Un samedi avec Jérôme, c’est une journée souvent réservée à se retrouver autour d’une bonne table. Nous n’avons pas dérogé à nos habitudes, qui sont de choisir un bon restaurant dans la région, prendre son temps, apprécier au maximum ce moment de plaisir, et critiquer à tour de bras tout ce qui nous entoure.

 

Cette fois-ci, notre dévolu s’est porté sur le Monte-Cristo à Vertou (44). Dans un cadre plaisant, on imaginerait jamais être à quelques tours de roue d’une ville de la taille de Nantes, le Monte-Cristo est posé au bord d’un coude de la Sèvre, un des rares endroits de la région qui me rappelle d’où je viens.

 

Ce n’est pas la première fois, que je déjeune dans ce restaurant, mais ce fut la moins enthousiasmante. Si l’entrée, un duo de Thon rouge et Saumon est un plat plaisant, avec des saveurs maîtrisées, une texture remarquable, une composition bien trouvée, la suite est plus décevante.

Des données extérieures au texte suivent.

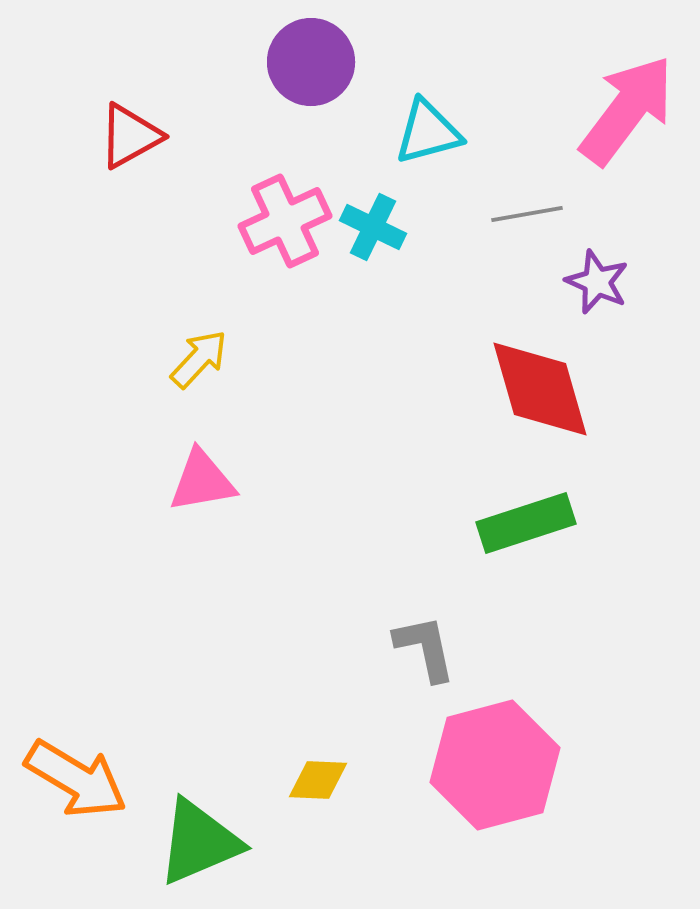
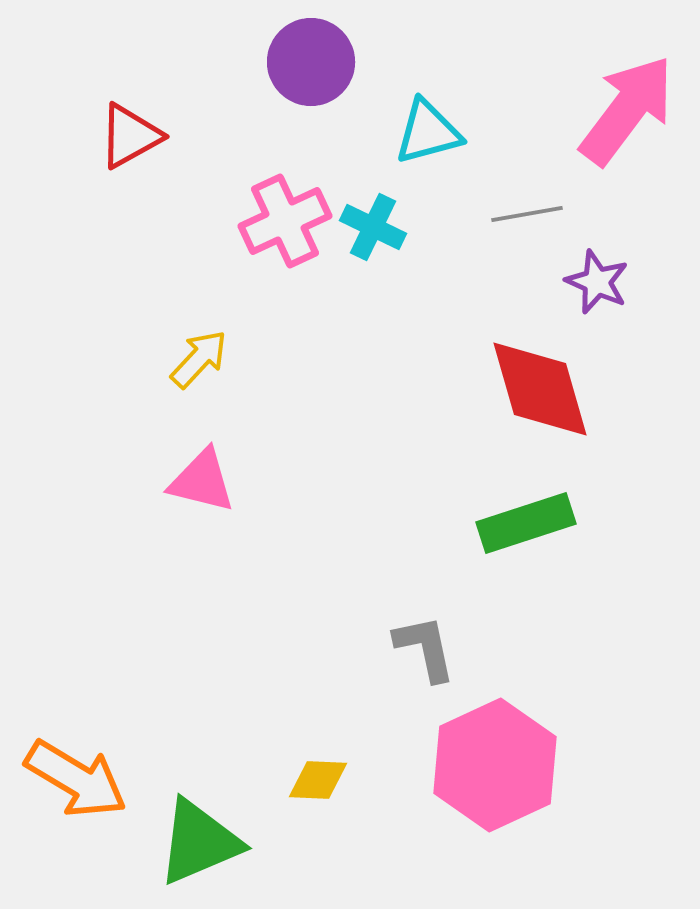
pink triangle: rotated 24 degrees clockwise
pink hexagon: rotated 10 degrees counterclockwise
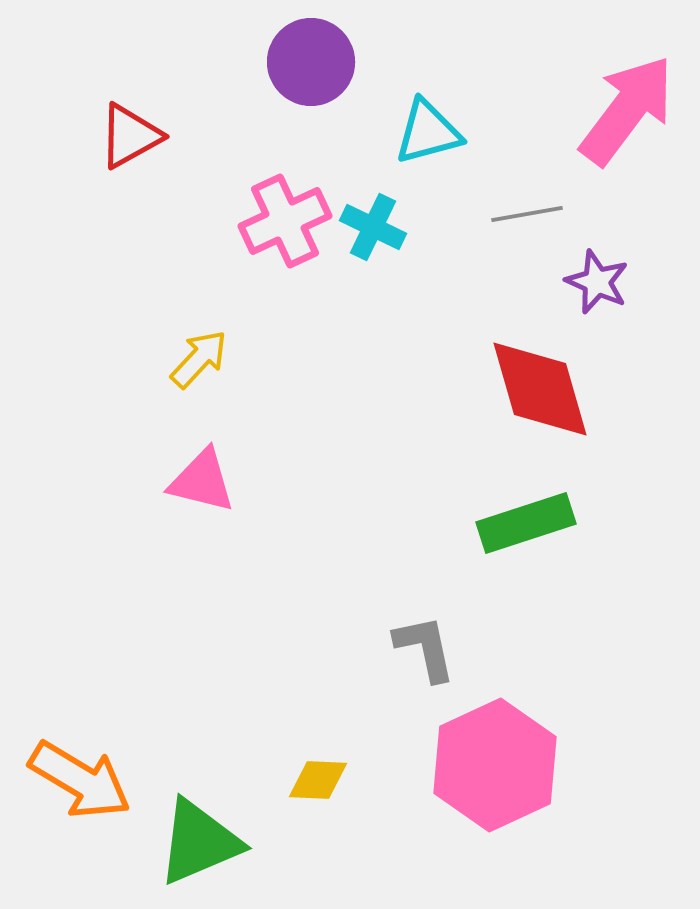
orange arrow: moved 4 px right, 1 px down
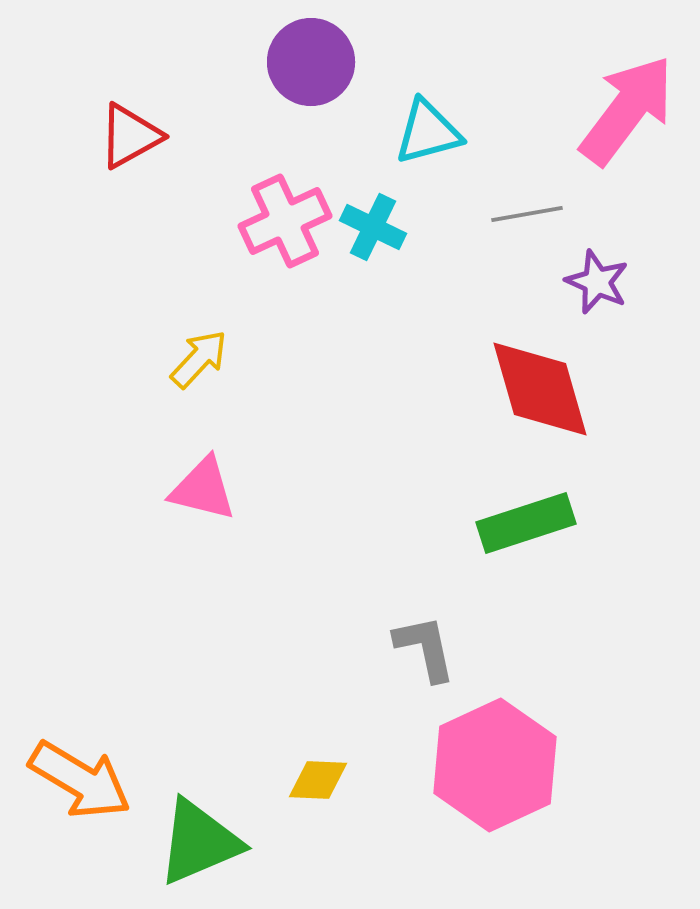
pink triangle: moved 1 px right, 8 px down
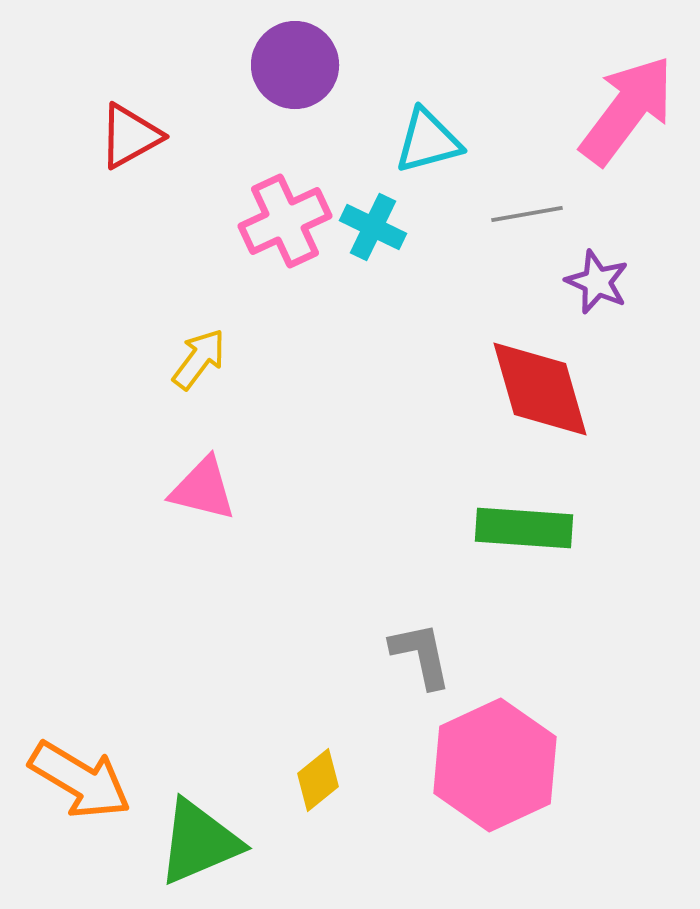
purple circle: moved 16 px left, 3 px down
cyan triangle: moved 9 px down
yellow arrow: rotated 6 degrees counterclockwise
green rectangle: moved 2 px left, 5 px down; rotated 22 degrees clockwise
gray L-shape: moved 4 px left, 7 px down
yellow diamond: rotated 42 degrees counterclockwise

Le plat est un canard Challandais, mais celui-ci baigne dans une quantité de sauce assez écœurante, et la cuisson n’est pas des plus goûteuse. En revanche, le chef a retrouvé son originalité et son goût des assiettes bien envoyées pour le fromage. Un merveilleux fromage de chèvre frais mélangé avec des petits morceaux de poire, le tout emballé délicatement dans un petit feuilleté, ce plat procure a ce moment du repas, une petite pause agréable, remplie de saveurs habilement assemblées.

Le dessert est un biscuit mendiantr avec des pommes tièdes et une boule de crème glacée termine le repas sur un « c’est bon, mais peut mieux faire ».